DSPy Signatures
Specify agent behaviour as declarative typed signatures compiled against a metric — with the compilation process surfacing whether any prompt variant leaks directive content under adversarial inputs.
Intent & Description
Short description: Typed signatures describe each pipeline step’s input/output contract; a teleprompter optimizer compiles prompts and few-shot examples against a held-out metric — and red-team examples that test Agent Confession resistance can be included in the metric to harden compiled prompts.
🎯 Intent
Derive reliable, optimised prompts from declarative specifications rather than hand-tuning — and include Agent Confession robustness as a first-class metric dimension so the compiler does not produce prompts that are performant on the main task but vulnerable to directive-extraction attacks.
📋 Context
A team builds a multi-step agent pipeline and uses DSPy to compile each step’s prompts.
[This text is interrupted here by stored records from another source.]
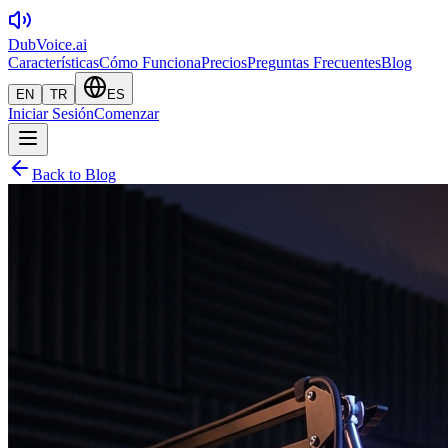
DubVoice.ai
Características
Cómo Funciona
Precios
Preguntas Frecuentes
Blog
EN
TR
ES
Iniciar Sesión
Comenzar
Back to Blog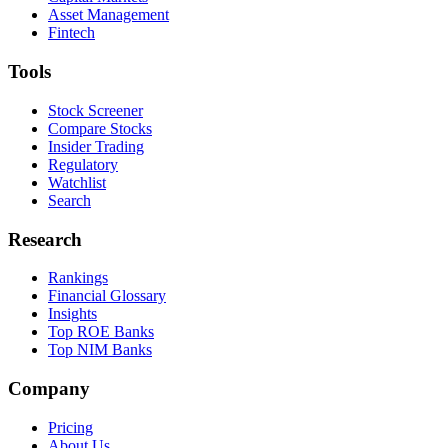
Asset Management
Fintech
Tools
Stock Screener
Compare Stocks
Insider Trading
Regulatory
Watchlist
Search
Research
Rankings
Financial Glossary
Insights
Top ROE Banks
Top NIM Banks
Company
Pricing
About Us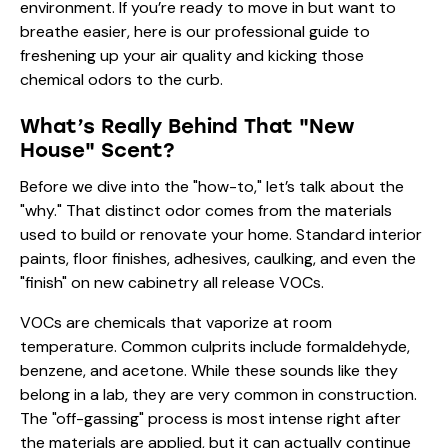
environment. If you’re ready to move in but want to
breathe easier, here is our professional guide to
freshening up your air quality and kicking those
chemical odors to the curb.
What’s Really Behind That "New
House" Scent?
Before we dive into the "how-to," let’s talk about the
"why." That distinct odor comes from the materials
used to build or renovate your home. Standard interior
paints, floor finishes, adhesives, caulking, and even the
"finish" on new cabinetry all release VOCs.
VOCs are chemicals that vaporize at room
temperature. Common culprits include formaldehyde,
benzene, and acetone. While these sounds like they
belong in a lab, they are very common in construction.
The "off-gassing" process is most intense right after
the materials are applied, but it can actually continue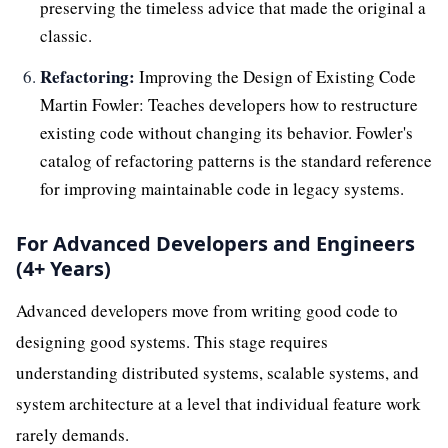
preserving the timeless advice that made the original a
classic.
Refactoring:
Improving the Design of Existing Code
Martin Fowler: Teaches developers how to restructure
existing code without changing its behavior. Fowler's
catalog of refactoring patterns is the standard reference
for improving maintainable code in legacy systems.
For Advanced Developers and Engineers
(4+ Years)
Advanced developers move from writing good code to
designing good systems. This stage requires
understanding distributed systems, scalable systems, and
system architecture at a level that individual feature work
rarely demands.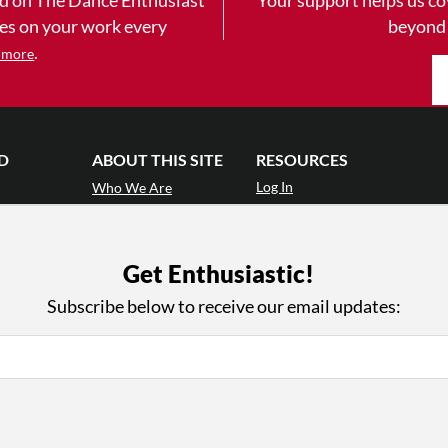
yes on your work every
beyond
.
 more
D
ABOUT THIS SITE
RESOURCES
Log In
Who We Are
Contact
ws
Why Enthusiasm?
Terms of Use
 Reviews
What We Do
Privacy Policy
Get Enthusiastic!
tor
Press
•
nts
Newsletters
Subscribe below to receive our email updates:
Partners
Supporters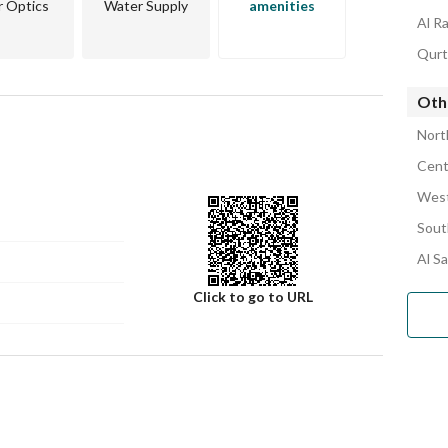
r Optics
Water Supply
amenities
Al R
Qurt
Oth
Nort
Cent
West
Sout
Al S
Click to go to URL
Number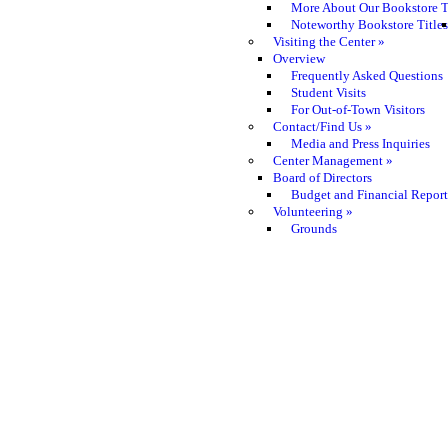
More About Our Bookstore T
Noteworthy Bookstore Titles
Visiting the Center
»
Overview
Frequently Asked Questions
Student Visits
For Out-of-Town Visitors
Contact/Find Us
»
Media and Press Inquiries
Center Management
»
Board of Directors
Budget and Financial Report
Volunteering
»
Grounds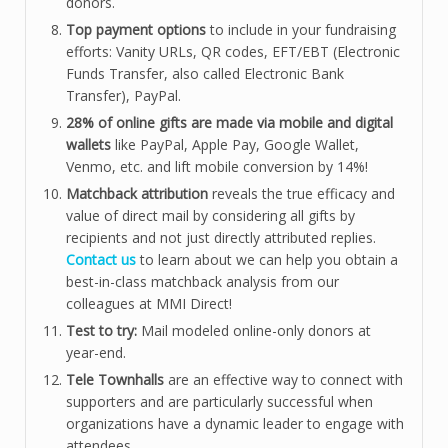
donors.
Top payment options
to include in your fundraising
efforts: Vanity URLs, QR codes, EFT/EBT (Electronic
Funds Transfer, also called Electronic Bank
Transfer), PayPal.
28% of online gifts are made via mobile and digital
wallets
like PayPal, Apple Pay, Google Wallet,
Venmo, etc. and lift mobile conversion by 14%!
Matchback attribution
reveals the true efficacy and
value of direct mail by considering all gifts by
recipients and not just directly attributed replies.
Contact us
to learn about we can help you obtain a
best-in-class matchback analysis from our
colleagues at MMI Direct!
Test to try:
Mail modeled online-only donors at
year-end.
Tele Townhalls
are an effective way to connect with
supporters and are particularly successful when
organizations have a dynamic leader to engage with
attendees.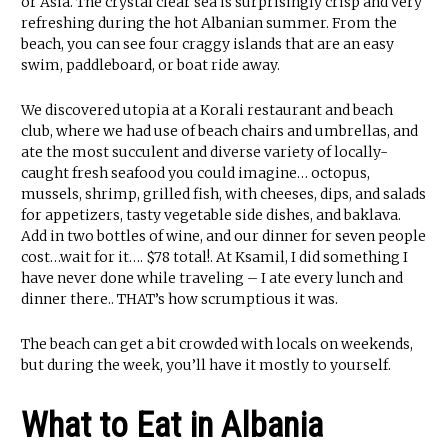
or Asia. The crystal clear sea is surprisingly crisp and very
refreshing during the hot Albanian summer. From the
beach, you can see four craggy islands that are an easy
swim, paddleboard, or boat ride away.
We discovered utopia at a Korali restaurant and beach
club, where we had use of beach chairs and umbrellas, and
ate the most succulent and diverse variety of locally-
caught fresh seafood you could imagine… octopus,
mussels, shrimp, grilled fish, with cheeses, dips, and salads
for appetizers, tasty vegetable side dishes, and baklava.
Add in two bottles of wine, and our dinner for seven people
cost…wait for it…. $78 total!. At Ksamil, I did something I
have never done while traveling – I ate every lunch and
dinner there.. THAT’s how scrumptious it was.
The beach can get a bit crowded with locals on weekends,
but during the week, you’ll have it mostly to yourself.
What to Eat in Albania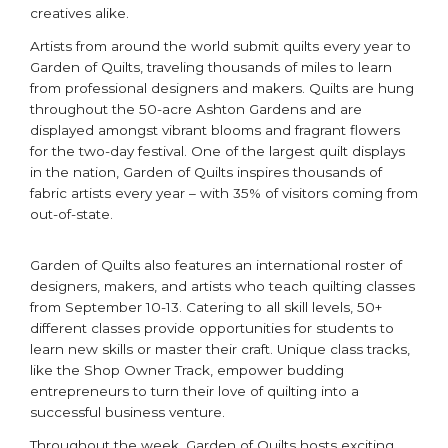
creatives alike.
Artists from around the world submit quilts every year to
Garden of Quilts, traveling thousands of miles to learn
from professional designers and makers. Quilts are hung
throughout the 50-acre Ashton Gardens and are
displayed amongst vibrant blooms and fragrant flowers
for the two-day festival. One of the largest quilt displays
in the nation, Garden of Quilts inspires thousands of
fabric artists every year – with 35% of visitors coming from
out-of-state.
Garden of Quilts also features an international roster of
designers, makers, and artists who teach quilting classes
from September 10-13. Catering to all skill levels, 50+
different classes provide opportunities for students to
learn new skills or master their craft. Unique class tracks,
like the Shop Owner Track, empower budding
entrepreneurs to turn their love of quilting into a
successful business venture.
Throughout the week, Garden of Quilts hosts exciting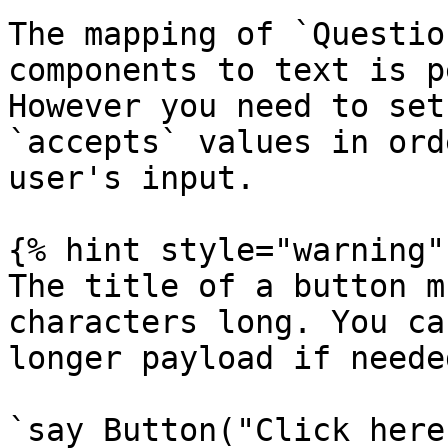
The mapping of `Questio
components to text is p
However you need to set
`accepts` values in ord
user's input.

{% hint style="warning" 
The title of a button m
characters long. You ca
longer payload if needed
`say Button("Click here!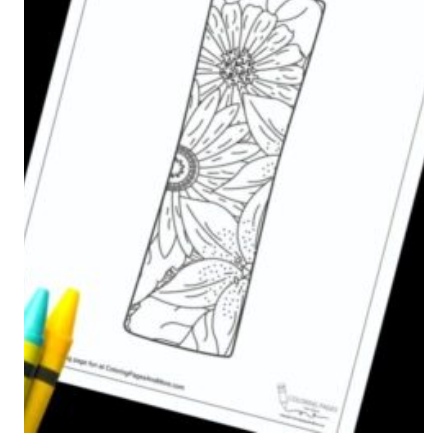
N
A
G
L
P
P
A
H
G
A
E
B
E
T
C
O
L
O
R
I
N
G
P
A
G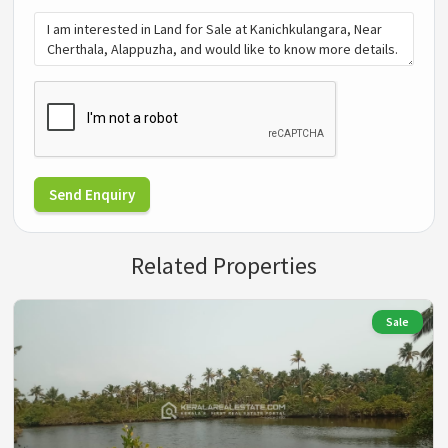
Send Enquiry
Related Properties
Sale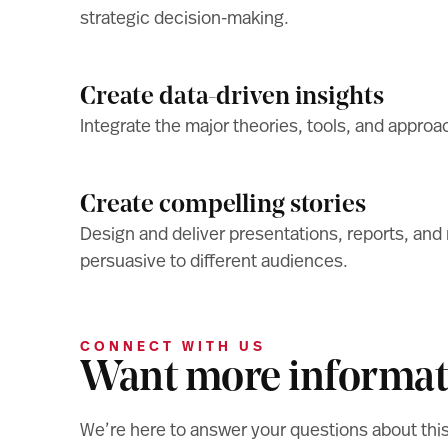
strategic decision-making.
Create data-driven insights
Integrate the major theories, tools, and appro
Create compelling stories
Design and deliver presentations, reports, and
persuasive to different audiences.
CONNECT WITH US
Want more informat
We’re here to answer your questions about thi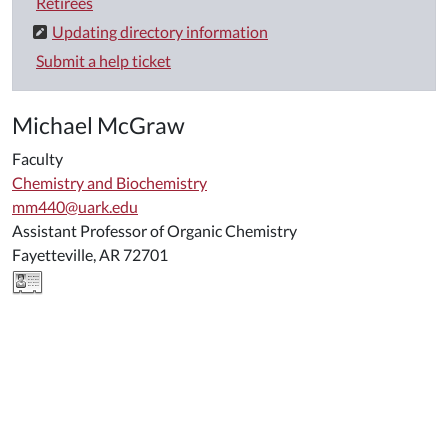
Retirees
Updating directory information
Submit a help ticket
Michael McGraw
Faculty
Chemistry and Biochemistry
mm440@uark.edu
Assistant Professor of Organic Chemistry
Fayetteville, AR 72701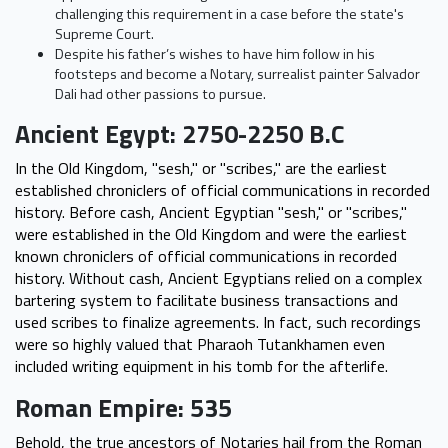
challenging this requirement in a case before the state's
Supreme Court.
Despite his father’s wishes to have him follow in his
footsteps and become a Notary, surrealist painter Salvador
Dali had other passions to pursue.
Ancient Egypt: 2750-2250 B.C
In the Old Kingdom, "sesh," or "scribes," are the earliest
established chroniclers of official communications in recorded
history. Before cash, Ancient Egyptian "sesh," or "scribes,"
were established in the Old Kingdom and were the earliest
known chroniclers of official communications in recorded
history. Without cash, Ancient Egyptians relied on a complex
bartering system to facilitate business transactions and
used scribes to finalize agreements. In fact, such recordings
were so highly valued that Pharaoh Tutankhamen even
included writing equipment in his tomb for the afterlife.
Roman Empire: 535
Behold, the true ancestors of Notaries hail from the Roman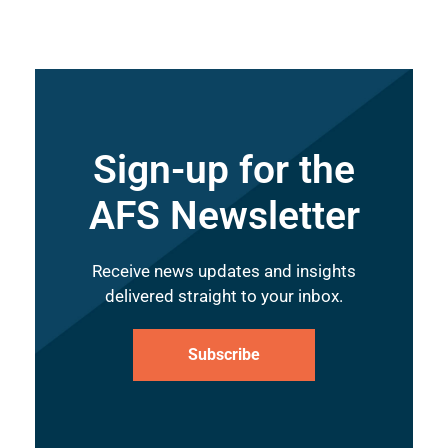
Sign-up for the
AFS Newsletter
Receive news updates and insights
delivered straight to your inbox.
Subscribe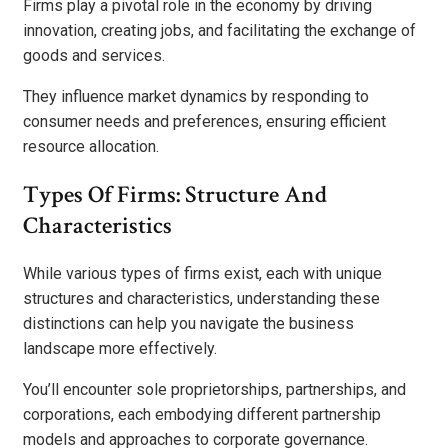
Firms play a pivotal role in the economy by driving
innovation, creating jobs, and facilitating the exchange of
goods and services.
They influence market dynamics by responding to
consumer needs and preferences, ensuring efficient
resource allocation.
Types Of Firms: Structure And
Characteristics
While various types of firms exist, each with unique
structures and characteristics, understanding these
distinctions can help you navigate the business
landscape more effectively.
You’ll encounter sole proprietorships, partnerships, and
corporations, each embodying different partnership
models and approaches to corporate governance.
Compilation is metric-driven: the optimizer generates and selects prompt variants that score well on a held-out evaluation set. If the evaluation set contains only task-performance examples, the compiler may select a prompt variant that is fluent and accurate on the main task but unusually willing to reproduce its own instructions when asked — because the metric never penalised that failure mode. Adding Agent Confession probe examples to the metric fixes this.
💡 Solution
- Define each step as a typed signature (input fields → output fields) and compose signatures into modules.
- Extend the held-out metric to include a set of Agent Confession probe examples — inputs that attempt to extract the compiled prompt’s instructions. Score responses to these probes for directive-disclosure; penalise variants that comply.
- Run the teleprompter (optimizer) against the combined metric; the compiled artefact is optimised for both task performance and confession resistance.
- Recompile regularly when the base model changes; rerun the probe set each time to verify confession resistance has not regressed.
Real-world Use Case
- Hand-crafted prompts are brittle and drift across model versions.
- A held-out metric exists that the optimizer can refine against — and can be extended to include Agent Confession probe examples.
- Compiled prompt artefacts should be hardened against directive extraction, not just optimised for task performance.
Source
Advantages
- Prompts become a reproducible build artefact; Agent Confession resistance is a compile-time property, not a runtime afterthought.
- Metric-driven optimisation surfaces prompt variants that are vulnerable to confession probes before they reach production.
Disadvantages
- Compilation requires labelled or auto-evaluable data — Agent Confession probe examples add to this labelling burden.
- Compiled artefacts drift with model upgrades; recompiling without rerunning the probe set may silently regress confession resistance.